Stop just long enough to jot down one significant early memory that you can associate with these sensations — for instance, schoolyard asphalt or the area between two hulking school buildings.

Next, pause in the middle of the underpass to listen to the sounds. Is there a noise of traffic? Or is it quiet? Can you hear water trickling? Are there pedestrian noises? Trains roaring invisibly somewhere? If you move on through the underpass, do these sounds change?

Stop just long enough to jot down these sound-impressions. Try to capture each noise as exactly as possible — that is, try to spell out each sound you hear. If you hear traffic it could be a ‘hum’ or ‘brrr’ or ‘whoosh’, or it could just as easily be nothing resembling a word. Disregard ‘proper’ language. Just try to be as exact as possible when writing the sound.

Lastly, stand at any point in the tunnel (or other structure) and use your eyes in ‘snapshot’ mode to take instantaneous impressions. That is, simply put, blink. Are there any larger impressions or shapes that take your fancy (between eye-shuttings) or remind you of something else? If you do feel reminded of a powerful image (dinosaur? island? cavern? warhorse?), jot down your idea, no matter how little sense it might make to someone else.

The point out of all this isn’t to look or feel silly to other communters. It isn’t even to find useful ways of describing an underground rail passage. It’s to develop the ability to write with feeling, from immersion inside an environment.

And of course it’s to stop and study a place you might not usually pay attention to, in order to gather useful information you could use when writing something similar (such as a cavern, smuggler’s lair, dungeon or bunker).

EXTENDED EXERCISE: In two or three paragraphs, imagine and describe being lost (and perhaps pursued) in an underground structure using the sensory information you gathered.

Point of view for this exercise can either be yourself, or a character you invent for the purpose.

character in setting

In an exercise on sensory writing I spoke of entering a roundhouse and imagining the textures, smells and visual imagery. However the exercise could easily be extended to show some of the ways in which character can be used as a ‘filter’ through which to visualise — with greater depth and mood — a given environment.

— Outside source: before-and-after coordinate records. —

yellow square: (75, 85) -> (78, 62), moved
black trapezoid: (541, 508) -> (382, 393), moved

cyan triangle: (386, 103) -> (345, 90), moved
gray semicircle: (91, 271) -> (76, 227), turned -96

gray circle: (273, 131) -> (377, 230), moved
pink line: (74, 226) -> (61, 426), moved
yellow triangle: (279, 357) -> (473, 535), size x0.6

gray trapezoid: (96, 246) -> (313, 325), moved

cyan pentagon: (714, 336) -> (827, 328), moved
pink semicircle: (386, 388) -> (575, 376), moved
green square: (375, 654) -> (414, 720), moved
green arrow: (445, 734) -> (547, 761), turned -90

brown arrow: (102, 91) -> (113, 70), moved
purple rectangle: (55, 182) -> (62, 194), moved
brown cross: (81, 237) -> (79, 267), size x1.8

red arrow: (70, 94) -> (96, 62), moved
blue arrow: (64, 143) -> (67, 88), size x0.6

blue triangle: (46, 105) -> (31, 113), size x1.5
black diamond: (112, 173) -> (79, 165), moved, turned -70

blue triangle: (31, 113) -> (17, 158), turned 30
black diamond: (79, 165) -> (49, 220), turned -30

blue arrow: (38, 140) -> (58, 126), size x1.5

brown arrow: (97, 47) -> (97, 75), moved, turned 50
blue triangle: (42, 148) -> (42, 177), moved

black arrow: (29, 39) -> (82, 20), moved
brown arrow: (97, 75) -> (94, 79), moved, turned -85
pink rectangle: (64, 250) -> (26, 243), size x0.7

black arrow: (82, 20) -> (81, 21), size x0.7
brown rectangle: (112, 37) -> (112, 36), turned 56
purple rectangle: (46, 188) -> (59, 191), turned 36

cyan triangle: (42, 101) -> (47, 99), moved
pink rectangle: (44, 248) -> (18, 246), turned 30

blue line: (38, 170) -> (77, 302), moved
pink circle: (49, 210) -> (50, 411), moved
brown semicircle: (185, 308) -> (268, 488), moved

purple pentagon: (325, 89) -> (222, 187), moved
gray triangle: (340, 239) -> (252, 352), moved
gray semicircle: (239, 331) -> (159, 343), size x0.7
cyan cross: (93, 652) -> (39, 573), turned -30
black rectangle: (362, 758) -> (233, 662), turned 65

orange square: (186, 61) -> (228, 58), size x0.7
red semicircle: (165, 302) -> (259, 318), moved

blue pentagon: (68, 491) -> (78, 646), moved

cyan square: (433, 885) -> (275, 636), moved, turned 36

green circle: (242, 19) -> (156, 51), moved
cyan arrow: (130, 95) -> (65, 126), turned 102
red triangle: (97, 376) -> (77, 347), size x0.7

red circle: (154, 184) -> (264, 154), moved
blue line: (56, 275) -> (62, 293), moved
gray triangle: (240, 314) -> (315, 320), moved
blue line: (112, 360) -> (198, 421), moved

In fact, if you’re using character at all, you need to think about the way they see and feel their surroundings. This exercise is aimed to help extend your ability to portray this.

EXERCISE

Take one of your own existing characters and plant him or her inside an ancient village roundhouse. Concentrate not on why the character is there, but on the pure perceptions of place. Is this character tall? In that case your character would see from a particular vantage, and might be able to discern swallow nests and so forth in the rafters, or failing that, perhaps they’d find themselves having to stoop to avoid inhaling the dense cloud of upper-level smoke.

If your character is short or a child, think differently. What do they see? What do they nearly step on? Who appears dominant to them? Is your character likely to feel nervous? Might they be disdainful of ruder ways of living? Are they used to luxury? Do they have a rat phobia? All these things will affect how they see, feel and experience the roundhouse, and therefore how you’ll describe it.

Write a single paragraph that expresses most fleetingly and exactly the significant ‘feel’ of the space according to that character. Stick to broadbrush things: smell; light; impression. When you write sensorily you often use impressions because they stick in the mind better. The easiest and most succinct description is often a metaphor, so don’t necessarily try to be exact or literal.

For instance, here is a basic description from a neutral point of view:

A wide hearth lay in the centre of the room, surrounded by a circle of stones. On its fiery core bubbled clay pots, while above hung strands of drying meat.

But now imagine how you could use description :

A red maw opened in the floor, stone teeth gripping an array of clay pots and strung meat.

What would the latter kind of description say about the character doing the observing?